A recorrente interpôs recurso deste acórdão para o Tribunal Constitucional, ao abrigo do artigo 70.º, n.º 1, alínea b), da Lei de Organização, Funcionamento e Processo do Tribunal Constitucional, aprovada pela Lei n.º 28/82, de 15 de Novembro, e alterada, por último, pela Lei n.º 13-A/98, de 26 de Fevereiro (LTC), pretendendo ver apreciada a constitucionalidade da norma do artigo 112.º, alínea a), do CSC, interpretada no sentido de que, “ao determinar a extinção da sociedade fundida, não deixa de transmitir para a sociedade incorporante todos os direitos e obrigações da sociedade extinta, incluindo a responsabilidade por infracções contra-ordenacionais cometidas por esta”, interpretação que reputa inconstitucional, por violação do artigo 30.º, n.º 3, da CRP, “na medida em que implica uma subrogação da responsabilidade contra-ordenacional, incluída na referida norma constitucional”.
A recorrente apresentou alegações, que finalizam com a formulação das seguintes conclusões:
“1. A fusão, por incorporação, de uma sociedade comercial noutra, com a consequente transmissão do património da sociedade incorporada em favor da sociedade incorporante, após o registo da referida fusão na inscrição feita na competente Conservatória do Registo Comercial, conduz à extinção da sociedade incorporada ex vi do disposto no artigo 112.°, alínea a), do Código das Sociedades Comerciais.

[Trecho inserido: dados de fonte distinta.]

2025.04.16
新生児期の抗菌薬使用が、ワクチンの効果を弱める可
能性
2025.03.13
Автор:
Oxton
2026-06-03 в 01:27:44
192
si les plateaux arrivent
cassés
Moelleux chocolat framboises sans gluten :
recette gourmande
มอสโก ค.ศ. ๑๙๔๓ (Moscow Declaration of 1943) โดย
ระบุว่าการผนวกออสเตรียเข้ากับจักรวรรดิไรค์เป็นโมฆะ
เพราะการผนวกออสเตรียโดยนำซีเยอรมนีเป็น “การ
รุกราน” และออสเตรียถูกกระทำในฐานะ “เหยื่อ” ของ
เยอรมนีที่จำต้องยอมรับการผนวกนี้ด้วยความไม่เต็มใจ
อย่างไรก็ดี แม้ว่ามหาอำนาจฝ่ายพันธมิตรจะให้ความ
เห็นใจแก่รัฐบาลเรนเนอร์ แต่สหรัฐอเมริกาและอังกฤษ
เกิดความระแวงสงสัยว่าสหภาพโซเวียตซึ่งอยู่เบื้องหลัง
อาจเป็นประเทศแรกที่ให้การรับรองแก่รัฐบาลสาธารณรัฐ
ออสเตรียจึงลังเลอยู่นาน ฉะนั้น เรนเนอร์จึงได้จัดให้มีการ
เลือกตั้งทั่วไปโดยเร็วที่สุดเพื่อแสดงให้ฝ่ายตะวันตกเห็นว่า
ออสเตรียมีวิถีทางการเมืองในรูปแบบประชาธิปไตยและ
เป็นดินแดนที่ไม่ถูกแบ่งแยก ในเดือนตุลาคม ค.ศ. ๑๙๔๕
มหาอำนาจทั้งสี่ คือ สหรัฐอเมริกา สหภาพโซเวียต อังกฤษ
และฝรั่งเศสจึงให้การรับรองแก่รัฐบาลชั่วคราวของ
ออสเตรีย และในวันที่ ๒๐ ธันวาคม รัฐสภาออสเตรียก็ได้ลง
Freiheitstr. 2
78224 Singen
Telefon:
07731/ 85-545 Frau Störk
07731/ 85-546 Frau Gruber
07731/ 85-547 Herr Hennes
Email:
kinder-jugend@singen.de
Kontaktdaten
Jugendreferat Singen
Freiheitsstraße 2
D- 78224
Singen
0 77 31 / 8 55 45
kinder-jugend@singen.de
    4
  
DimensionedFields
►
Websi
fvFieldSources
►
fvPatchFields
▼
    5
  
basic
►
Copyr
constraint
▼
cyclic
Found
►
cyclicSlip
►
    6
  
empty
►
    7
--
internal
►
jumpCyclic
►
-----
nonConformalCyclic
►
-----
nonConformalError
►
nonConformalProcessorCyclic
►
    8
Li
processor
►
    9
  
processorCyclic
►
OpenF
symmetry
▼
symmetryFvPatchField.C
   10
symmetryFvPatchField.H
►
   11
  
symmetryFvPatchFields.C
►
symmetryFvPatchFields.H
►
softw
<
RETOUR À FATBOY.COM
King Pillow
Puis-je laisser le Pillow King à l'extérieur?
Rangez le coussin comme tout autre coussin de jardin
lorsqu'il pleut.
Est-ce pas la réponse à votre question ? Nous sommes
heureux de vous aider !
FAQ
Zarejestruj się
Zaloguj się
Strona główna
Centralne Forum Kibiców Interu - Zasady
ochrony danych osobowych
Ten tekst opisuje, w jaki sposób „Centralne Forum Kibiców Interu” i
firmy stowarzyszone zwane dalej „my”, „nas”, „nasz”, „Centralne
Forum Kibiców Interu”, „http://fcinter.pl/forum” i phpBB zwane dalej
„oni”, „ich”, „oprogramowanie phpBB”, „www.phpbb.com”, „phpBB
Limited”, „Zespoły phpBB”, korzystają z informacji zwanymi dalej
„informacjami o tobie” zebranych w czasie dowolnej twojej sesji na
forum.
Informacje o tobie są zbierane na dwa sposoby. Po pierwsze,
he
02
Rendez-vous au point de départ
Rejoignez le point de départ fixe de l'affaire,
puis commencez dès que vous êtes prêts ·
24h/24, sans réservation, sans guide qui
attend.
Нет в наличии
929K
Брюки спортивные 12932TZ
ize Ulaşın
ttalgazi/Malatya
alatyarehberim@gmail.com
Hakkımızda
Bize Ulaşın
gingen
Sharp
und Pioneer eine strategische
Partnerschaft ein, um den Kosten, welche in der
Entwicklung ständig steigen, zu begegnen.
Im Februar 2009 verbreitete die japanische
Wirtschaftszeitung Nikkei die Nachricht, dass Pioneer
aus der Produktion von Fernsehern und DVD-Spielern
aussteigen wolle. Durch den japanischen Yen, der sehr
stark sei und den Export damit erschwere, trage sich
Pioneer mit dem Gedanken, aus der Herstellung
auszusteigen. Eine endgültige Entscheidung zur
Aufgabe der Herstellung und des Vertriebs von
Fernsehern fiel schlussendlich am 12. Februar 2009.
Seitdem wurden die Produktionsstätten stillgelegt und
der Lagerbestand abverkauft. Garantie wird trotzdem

2. Com a extinção da sociedade incorporada, extingue-se também a responsabilidade contra-ordenacional.
3. Nos termos do disposto no artigo 2.º do Regime Geral das Contra-Ordenações Laborais, aprovado pela Lei n.º 116/99, de 4 de Agosto, a estas contra-ordenações aplica-se subsidiariamente o Regime Geral das Contra-Ordenações que consta do Decreto-Lei n.º 433/82, de 27 de Outubro, com as alterações introduzidas pelo Decreto-Lei n.º 356/89, de 17 de Outubro, e pelo Decreto Lei n.º 244/95, de 14 de Setembro.
4. De harmonia com o preceituado no artigo 32.° do citado Decreto-Lei n.º 433/82, as normas do Código Penal aplicam-se no que respeita à fixação do regime substantivo das contra-ordenações.
5. Nos termos do artigo 127.° do Código Penal a responsabilidade criminal extingue-se pela morte.
6. E nos termos do artigo 128.° do mesmo Código a morte do agente extingue, tanto o procedimento criminal, como a pena ou a medida de segurança.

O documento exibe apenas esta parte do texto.